Dataset |

- - - -

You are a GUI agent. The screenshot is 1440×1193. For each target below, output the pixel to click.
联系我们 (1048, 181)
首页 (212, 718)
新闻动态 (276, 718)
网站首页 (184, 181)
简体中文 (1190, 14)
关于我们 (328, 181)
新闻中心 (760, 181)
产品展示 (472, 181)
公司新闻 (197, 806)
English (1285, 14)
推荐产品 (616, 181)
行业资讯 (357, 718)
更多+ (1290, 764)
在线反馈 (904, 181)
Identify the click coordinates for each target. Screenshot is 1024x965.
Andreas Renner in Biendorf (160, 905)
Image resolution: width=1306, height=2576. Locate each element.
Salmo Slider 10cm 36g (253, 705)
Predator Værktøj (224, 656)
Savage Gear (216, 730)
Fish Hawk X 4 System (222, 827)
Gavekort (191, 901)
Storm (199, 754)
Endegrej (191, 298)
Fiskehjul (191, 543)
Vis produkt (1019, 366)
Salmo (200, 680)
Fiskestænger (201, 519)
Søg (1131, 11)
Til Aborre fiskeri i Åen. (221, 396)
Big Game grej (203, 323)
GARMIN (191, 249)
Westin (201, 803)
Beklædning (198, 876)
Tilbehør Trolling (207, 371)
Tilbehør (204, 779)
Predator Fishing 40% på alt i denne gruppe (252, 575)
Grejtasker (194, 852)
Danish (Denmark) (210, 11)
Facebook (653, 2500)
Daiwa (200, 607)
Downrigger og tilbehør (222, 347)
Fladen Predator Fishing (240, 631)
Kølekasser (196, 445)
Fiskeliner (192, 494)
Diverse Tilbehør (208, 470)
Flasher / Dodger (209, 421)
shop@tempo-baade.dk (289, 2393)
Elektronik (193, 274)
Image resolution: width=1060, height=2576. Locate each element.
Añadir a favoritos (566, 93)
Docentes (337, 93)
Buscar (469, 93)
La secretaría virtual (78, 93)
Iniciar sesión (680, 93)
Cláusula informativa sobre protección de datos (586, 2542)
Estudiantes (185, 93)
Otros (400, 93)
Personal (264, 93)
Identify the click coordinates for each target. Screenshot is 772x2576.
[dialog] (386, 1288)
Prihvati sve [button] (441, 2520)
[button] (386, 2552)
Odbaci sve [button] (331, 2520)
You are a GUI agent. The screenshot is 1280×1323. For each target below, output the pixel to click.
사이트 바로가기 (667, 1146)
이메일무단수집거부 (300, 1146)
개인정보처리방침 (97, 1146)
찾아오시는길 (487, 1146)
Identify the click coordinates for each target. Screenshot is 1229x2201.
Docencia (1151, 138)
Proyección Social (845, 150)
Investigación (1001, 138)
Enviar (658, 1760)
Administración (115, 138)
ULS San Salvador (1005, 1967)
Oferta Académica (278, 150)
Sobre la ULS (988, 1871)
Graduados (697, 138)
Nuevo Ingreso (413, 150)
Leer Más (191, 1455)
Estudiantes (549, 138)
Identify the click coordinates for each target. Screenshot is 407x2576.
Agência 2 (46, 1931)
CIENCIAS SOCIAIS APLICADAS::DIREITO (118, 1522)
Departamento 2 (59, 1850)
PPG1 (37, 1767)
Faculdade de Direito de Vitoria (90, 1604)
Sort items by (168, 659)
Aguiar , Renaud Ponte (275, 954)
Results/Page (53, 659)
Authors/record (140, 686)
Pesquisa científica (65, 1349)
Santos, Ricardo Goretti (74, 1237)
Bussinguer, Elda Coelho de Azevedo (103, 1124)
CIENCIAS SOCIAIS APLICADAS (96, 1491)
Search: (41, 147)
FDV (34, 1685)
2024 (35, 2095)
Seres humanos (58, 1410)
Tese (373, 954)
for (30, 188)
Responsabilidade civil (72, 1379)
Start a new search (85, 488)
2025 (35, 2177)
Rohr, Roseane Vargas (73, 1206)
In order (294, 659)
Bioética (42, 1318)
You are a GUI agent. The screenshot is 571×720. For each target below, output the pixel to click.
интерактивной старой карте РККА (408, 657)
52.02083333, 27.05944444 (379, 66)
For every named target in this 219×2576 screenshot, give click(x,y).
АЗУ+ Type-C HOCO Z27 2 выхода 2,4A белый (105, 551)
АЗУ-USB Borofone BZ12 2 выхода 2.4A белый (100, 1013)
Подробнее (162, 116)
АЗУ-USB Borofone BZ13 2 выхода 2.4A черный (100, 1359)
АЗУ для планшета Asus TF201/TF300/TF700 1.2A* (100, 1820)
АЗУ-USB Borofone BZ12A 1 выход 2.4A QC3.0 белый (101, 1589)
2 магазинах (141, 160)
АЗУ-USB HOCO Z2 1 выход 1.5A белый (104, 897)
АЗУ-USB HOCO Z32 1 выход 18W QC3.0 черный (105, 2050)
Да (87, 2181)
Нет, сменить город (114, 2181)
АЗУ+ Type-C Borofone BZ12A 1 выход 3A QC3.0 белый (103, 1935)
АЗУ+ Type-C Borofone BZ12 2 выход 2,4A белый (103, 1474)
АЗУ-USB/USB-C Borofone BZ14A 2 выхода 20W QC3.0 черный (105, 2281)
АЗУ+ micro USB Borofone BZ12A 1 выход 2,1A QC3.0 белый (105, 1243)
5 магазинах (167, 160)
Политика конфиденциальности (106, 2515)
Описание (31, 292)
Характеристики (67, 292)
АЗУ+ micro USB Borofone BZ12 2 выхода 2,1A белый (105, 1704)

- - - -

Work item | Write out the records in full, exactly as they appear above.

Answer to the problem |
You are a GUI agent. The screenshot is 1440×1193. For each target below, output the pixel to click.
联系我们 (1048, 181)
首页 (212, 718)
新闻动态 (276, 718)
网站首页 (184, 181)
简体中文 (1190, 14)
关于我们 (328, 181)
新闻中心 (760, 181)
产品展示 (472, 181)
公司新闻 (197, 806)
English (1285, 14)
推荐产品 (616, 181)
行业资讯 (357, 718)
更多+ (1290, 764)
在线反馈 (904, 181)
Identify the click coordinates for each target. Screenshot is 1024x965.
Andreas Renner in Biendorf (160, 905)
Image resolution: width=1306, height=2576. Locate each element.
Salmo Slider 10cm 36g (253, 705)
Predator Værktøj (224, 656)
Savage Gear (216, 730)
Fish Hawk X 4 System (222, 827)
Gavekort (191, 901)
Storm (199, 754)
Endegrej (191, 298)
Fiskehjul (191, 543)
Vis produkt (1019, 366)
Salmo (200, 680)
Fiskestænger (201, 519)
Søg (1131, 11)
Til Aborre fiskeri i Åen. (221, 396)
Big Game grej (203, 323)
GARMIN (191, 249)
Westin (201, 803)
Beklædning (198, 876)
Tilbehør Trolling (207, 371)
Tilbehør (204, 779)
Predator Fishing 40% på alt i denne gruppe (252, 575)
Grejtasker (194, 852)
Danish (Denmark) (210, 11)
Facebook (653, 2500)
Daiwa (200, 607)
Downrigger og tilbehør (222, 347)
Fladen Predator Fishing (240, 631)
Kølekasser (196, 445)
Fiskeliner (192, 494)
Diverse Tilbehør (208, 470)
Flasher / Dodger (209, 421)
shop@tempo-baade.dk (289, 2393)
Elektronik (193, 274)
Image resolution: width=1060, height=2576. Locate each element.
Añadir a favoritos (566, 93)
Docentes (337, 93)
Buscar (469, 93)
La secretaría virtual (78, 93)
Iniciar sesión (680, 93)
Cláusula informativa sobre protección de datos (586, 2542)
Estudiantes (185, 93)
Otros (400, 93)
Personal (264, 93)
Identify the click coordinates for each target. Screenshot is 772x2576.
[dialog] (386, 1288)
Prihvati sve [button] (441, 2520)
[button] (386, 2552)
Odbaci sve [button] (331, 2520)
You are a GUI agent. The screenshot is 1280×1323. For each target below, output the pixel to click.
사이트 바로가기 (667, 1146)
이메일무단수집거부 (300, 1146)
개인정보처리방침 (97, 1146)
찾아오시는길 (487, 1146)
Identify the click coordinates for each target. Screenshot is 1229x2201.
Docencia (1151, 138)
Proyección Social (845, 150)
Investigación (1001, 138)
Enviar (658, 1760)
Administración (115, 138)
ULS San Salvador (1005, 1967)
Oferta Académica (278, 150)
Sobre la ULS (988, 1871)
Graduados (697, 138)
Nuevo Ingreso (413, 150)
Leer Más (191, 1455)
Estudiantes (549, 138)
Identify the click coordinates for each target. Screenshot is 407x2576.
Agência 2 (46, 1931)
CIENCIAS SOCIAIS APLICADAS::DIREITO (118, 1522)
Departamento 2 (59, 1850)
PPG1 (37, 1767)
Faculdade de Direito de Vitoria (90, 1604)
Sort items by (168, 659)
Aguiar , Renaud Ponte (275, 954)
Results/Page (53, 659)
Authors/record (140, 686)
Pesquisa científica (65, 1349)
Santos, Ricardo Goretti (74, 1237)
Bussinguer, Elda Coelho de Azevedo (103, 1124)
CIENCIAS SOCIAIS APLICADAS (96, 1491)
Search: (41, 147)
FDV (34, 1685)
2024 (35, 2095)
Seres humanos (58, 1410)
Tese (373, 954)
for (30, 188)
Responsabilidade civil (72, 1379)
Start a new search (85, 488)
2025 (35, 2177)
Rohr, Roseane Vargas (73, 1206)
In order (294, 659)
Bioética (42, 1318)
You are a GUI agent. The screenshot is 571×720. For each target below, output the pixel to click.
интерактивной старой карте РККА (408, 657)
52.02083333, 27.05944444 (379, 66)
For every named target in this 219×2576 screenshot, give click(x,y).
АЗУ+ Type-C HOCO Z27 2 выхода 2,4A белый (105, 551)
АЗУ-USB Borofone BZ12 2 выхода 2.4A белый (100, 1013)
Подробнее (162, 116)
АЗУ-USB Borofone BZ13 2 выхода 2.4A черный (100, 1359)
АЗУ для планшета Asus TF201/TF300/TF700 1.2A* (100, 1820)
АЗУ-USB Borofone BZ12A 1 выход 2.4A QC3.0 белый (101, 1589)
2 магазинах (141, 160)
АЗУ-USB HOCO Z2 1 выход 1.5A белый (104, 897)
АЗУ-USB HOCO Z32 1 выход 18W QC3.0 черный (105, 2050)
Да (87, 2181)
Нет, сменить город (114, 2181)
АЗУ+ Type-C Borofone BZ12A 1 выход 3A QC3.0 белый (103, 1935)
АЗУ+ Type-C Borofone BZ12 2 выход 2,4A белый (103, 1474)
АЗУ-USB/USB-C Borofone BZ14A 2 выхода 20W QC3.0 черный (105, 2281)
АЗУ+ micro USB Borofone BZ12A 1 выход 2,1A QC3.0 белый (105, 1243)
5 магазинах (167, 160)
Политика конфиденциальности (106, 2515)
Описание (31, 292)
Характеристики (67, 292)
АЗУ+ micro USB Borofone BZ12 2 выхода 2,1A белый (105, 1704)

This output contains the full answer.